• [What is being asked]
The expected output is the line with "Fluttery Light Eyelashes 165 Lashes" followed by every remaining line of the entries, all repeated exactly.

• [Records for the task]
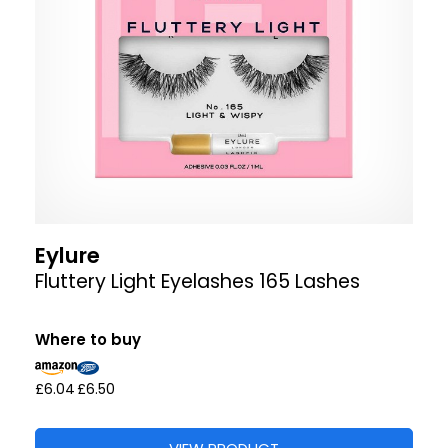
Eylure
Fluttery Light Eyelashes 165 Lashes
Where to buy
£6.04
£6.50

• [Result for this task]
Fluttery Light Eyelashes 165 Lashes
Where to buy
£6.04
£6.50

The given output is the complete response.